At our 20th Anniversary Annual Meeting in 2006, Rural Lands’ first board president Mary Lou Galusha recounted that meeting George at a Hancock Shaker Village event served as impetus to gather some 100 people at a picnic to plan ways to save open space in Williamstown. The picnic led to the formation of WRLF in 1986. George mentioned then that the “local land trust is one of the few ways a community can take control of a community.”
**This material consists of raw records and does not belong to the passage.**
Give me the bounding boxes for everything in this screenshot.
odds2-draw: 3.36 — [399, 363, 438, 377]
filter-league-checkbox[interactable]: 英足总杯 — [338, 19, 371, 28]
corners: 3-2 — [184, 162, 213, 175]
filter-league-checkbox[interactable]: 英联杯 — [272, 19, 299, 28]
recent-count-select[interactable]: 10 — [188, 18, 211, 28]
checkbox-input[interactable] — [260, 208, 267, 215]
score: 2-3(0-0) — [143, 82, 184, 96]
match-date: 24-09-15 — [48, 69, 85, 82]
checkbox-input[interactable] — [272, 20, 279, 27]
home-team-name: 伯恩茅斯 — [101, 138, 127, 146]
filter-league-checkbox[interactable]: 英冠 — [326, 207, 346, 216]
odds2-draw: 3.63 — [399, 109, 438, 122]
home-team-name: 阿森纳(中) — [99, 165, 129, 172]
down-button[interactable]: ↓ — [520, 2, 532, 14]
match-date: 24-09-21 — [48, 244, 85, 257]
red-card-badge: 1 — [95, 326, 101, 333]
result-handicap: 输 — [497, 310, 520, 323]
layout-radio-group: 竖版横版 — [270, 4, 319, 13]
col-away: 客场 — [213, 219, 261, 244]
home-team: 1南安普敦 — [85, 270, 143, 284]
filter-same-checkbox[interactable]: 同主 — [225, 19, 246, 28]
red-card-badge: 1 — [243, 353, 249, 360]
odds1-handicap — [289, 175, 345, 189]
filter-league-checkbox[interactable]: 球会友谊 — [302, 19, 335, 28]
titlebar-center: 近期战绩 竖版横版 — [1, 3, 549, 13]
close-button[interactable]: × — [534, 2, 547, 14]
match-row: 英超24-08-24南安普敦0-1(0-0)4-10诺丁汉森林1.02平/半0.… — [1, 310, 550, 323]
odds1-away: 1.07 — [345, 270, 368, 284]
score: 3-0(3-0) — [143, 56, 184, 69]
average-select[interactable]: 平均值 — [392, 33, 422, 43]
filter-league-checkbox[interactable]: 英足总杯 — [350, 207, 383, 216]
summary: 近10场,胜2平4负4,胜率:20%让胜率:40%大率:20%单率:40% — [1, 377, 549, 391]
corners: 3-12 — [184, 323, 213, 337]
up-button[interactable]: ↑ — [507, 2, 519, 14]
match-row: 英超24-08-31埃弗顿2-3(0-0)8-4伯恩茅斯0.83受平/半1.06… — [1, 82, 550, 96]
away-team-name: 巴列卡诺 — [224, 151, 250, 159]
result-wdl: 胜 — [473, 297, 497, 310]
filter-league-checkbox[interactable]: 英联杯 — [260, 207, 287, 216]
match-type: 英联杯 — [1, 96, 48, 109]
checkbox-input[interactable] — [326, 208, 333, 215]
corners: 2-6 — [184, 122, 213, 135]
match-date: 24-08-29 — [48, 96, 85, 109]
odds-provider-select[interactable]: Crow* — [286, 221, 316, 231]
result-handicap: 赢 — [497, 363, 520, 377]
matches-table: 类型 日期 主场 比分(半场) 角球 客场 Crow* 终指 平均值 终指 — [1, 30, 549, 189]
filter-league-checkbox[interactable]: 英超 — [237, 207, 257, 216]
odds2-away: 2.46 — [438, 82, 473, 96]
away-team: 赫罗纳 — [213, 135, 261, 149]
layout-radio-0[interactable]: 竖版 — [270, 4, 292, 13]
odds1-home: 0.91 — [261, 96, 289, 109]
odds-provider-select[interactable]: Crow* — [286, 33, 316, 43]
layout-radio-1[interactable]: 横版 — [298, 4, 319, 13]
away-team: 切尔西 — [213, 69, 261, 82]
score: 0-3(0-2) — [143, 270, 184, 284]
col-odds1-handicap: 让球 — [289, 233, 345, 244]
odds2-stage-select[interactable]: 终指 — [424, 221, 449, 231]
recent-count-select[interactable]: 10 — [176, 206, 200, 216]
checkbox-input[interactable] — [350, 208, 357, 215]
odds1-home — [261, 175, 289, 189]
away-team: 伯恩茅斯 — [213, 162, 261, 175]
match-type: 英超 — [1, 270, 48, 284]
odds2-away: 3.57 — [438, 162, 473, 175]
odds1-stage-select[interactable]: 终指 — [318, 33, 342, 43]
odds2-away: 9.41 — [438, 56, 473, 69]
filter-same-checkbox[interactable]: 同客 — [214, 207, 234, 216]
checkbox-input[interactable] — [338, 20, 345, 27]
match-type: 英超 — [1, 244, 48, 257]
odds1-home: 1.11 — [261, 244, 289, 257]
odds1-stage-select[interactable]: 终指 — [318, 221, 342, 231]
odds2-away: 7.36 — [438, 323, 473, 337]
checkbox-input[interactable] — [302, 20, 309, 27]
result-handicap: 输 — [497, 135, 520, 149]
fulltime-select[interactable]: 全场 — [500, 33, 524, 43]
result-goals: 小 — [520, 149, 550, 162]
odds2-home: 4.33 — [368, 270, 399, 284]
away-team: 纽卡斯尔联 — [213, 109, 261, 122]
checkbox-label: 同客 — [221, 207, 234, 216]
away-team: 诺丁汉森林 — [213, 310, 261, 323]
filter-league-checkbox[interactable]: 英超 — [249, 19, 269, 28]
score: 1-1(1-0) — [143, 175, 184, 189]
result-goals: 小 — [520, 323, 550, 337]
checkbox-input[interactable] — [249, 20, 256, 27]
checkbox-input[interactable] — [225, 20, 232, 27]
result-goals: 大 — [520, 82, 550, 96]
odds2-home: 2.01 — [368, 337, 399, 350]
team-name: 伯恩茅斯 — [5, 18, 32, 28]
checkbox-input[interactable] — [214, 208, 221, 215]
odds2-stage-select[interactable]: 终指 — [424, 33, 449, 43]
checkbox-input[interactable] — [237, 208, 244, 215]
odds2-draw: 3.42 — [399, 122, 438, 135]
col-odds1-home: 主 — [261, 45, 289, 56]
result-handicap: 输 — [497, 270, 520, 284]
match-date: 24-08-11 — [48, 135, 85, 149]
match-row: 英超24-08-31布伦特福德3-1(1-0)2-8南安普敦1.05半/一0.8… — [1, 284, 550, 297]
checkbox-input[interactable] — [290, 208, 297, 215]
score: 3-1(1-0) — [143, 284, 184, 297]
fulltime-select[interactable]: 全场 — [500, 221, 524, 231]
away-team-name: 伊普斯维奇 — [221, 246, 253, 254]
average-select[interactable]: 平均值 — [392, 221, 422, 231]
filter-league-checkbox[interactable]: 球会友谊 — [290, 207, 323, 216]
“Now it is 20 years later and most of the Berkshire community land trusts which were formed in the 80s have gone on to acquire magnificent lands within their boundaries. The diversity of these holdings is quite wonderful. Included in the Stockbridge Land Trust holdings is a tiny lot which has traditionally served as the town commons for the settlement of Interlaken, but which was never publicly owned. Williamstown Rural Land Foundation’s acquisition of the Arthur Rosenburg farm with its assemblage of barns, dwelling and sheds, and commitment to use this property for educational programs in natural history and rural heritage maybe the most ambitious project ever undertaken by any of the town land trusts in western Massachusetts. One of my favorites of all the land acquisitions undertaken in the Berkshires is Williamstown’s acquisition of Caretaker Farm, with its carefully drafted deed restrictions which assure that these lands will not only be forever protected as prime agricultural lands but will be continued to be worked as a family farm serving the needs of its surrounding community.
” … And so it is that on the 20th anniversary of the Williamstown Rural Land Foundation I congratulate you on your achievements to date, and I hope that in a hundred years, others will look back on your achievements while they enjoy the bounty of Caretaker Farm and the many other lands which you will have assembled.”